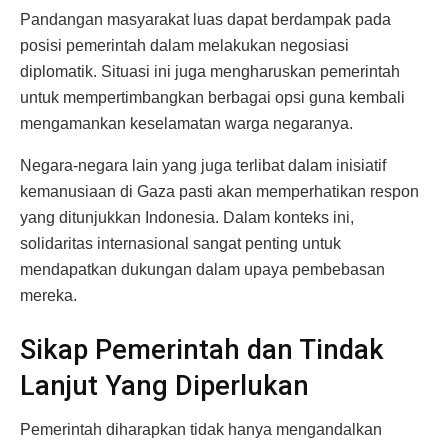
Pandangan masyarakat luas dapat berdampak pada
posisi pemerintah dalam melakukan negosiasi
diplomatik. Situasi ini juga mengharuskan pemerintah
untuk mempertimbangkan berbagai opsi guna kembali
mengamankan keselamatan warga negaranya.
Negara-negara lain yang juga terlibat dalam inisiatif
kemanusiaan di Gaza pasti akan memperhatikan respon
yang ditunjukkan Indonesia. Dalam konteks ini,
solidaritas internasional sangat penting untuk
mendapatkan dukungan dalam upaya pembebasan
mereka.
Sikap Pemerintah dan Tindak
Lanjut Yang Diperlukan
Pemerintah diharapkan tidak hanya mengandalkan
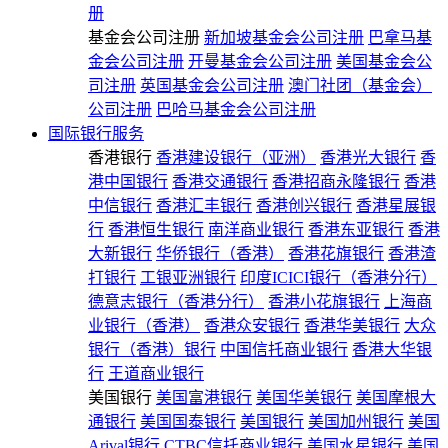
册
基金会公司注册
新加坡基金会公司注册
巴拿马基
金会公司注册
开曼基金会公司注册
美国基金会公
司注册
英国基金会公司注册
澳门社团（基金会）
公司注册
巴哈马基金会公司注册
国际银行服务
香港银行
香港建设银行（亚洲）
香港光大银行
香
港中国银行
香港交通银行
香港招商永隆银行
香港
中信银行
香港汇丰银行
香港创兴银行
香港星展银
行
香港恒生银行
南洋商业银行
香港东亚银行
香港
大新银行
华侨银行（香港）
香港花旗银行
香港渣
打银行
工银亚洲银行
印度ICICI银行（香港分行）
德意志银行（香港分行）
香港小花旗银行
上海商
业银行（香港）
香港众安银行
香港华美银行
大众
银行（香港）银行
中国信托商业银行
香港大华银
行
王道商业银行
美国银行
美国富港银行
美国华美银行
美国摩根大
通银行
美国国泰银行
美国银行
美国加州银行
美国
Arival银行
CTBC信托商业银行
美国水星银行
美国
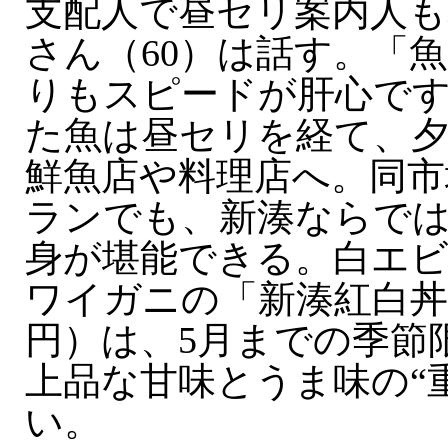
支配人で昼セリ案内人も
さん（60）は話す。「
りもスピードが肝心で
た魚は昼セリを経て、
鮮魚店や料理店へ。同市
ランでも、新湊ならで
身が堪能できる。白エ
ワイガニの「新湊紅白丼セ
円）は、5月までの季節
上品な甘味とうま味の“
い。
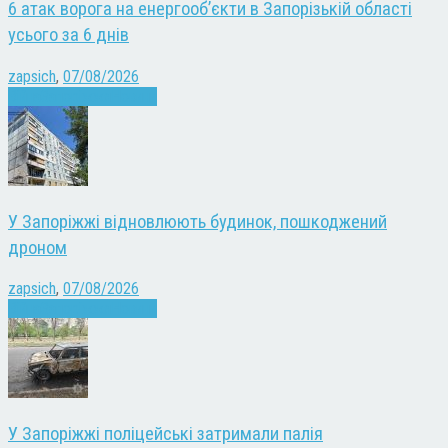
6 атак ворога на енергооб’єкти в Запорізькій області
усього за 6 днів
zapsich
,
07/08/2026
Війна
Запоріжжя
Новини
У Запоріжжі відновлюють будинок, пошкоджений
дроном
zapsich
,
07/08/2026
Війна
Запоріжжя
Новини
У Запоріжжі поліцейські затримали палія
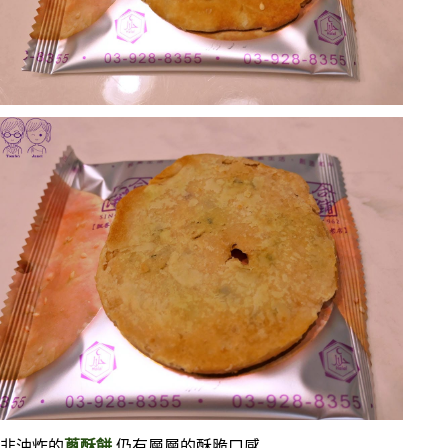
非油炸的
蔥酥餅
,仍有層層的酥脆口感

◇ ◇ ◇ ◇ ◇ ◇ ◇

__WORK REQUEST__. Leaving out every picture, repeat exactly the lines of the records from the start through the line that has "mengamankan keselamatan warga negaranya.".

__OUTPUT FOR THIS TASK__.
Pandangan masyarakat luas dapat berdampak pada
posisi pemerintah dalam melakukan negosiasi
diplomatik. Situasi ini juga mengharuskan pemerintah
untuk mempertimbangkan berbagai opsi guna kembali
mengamankan keselamatan warga negaranya.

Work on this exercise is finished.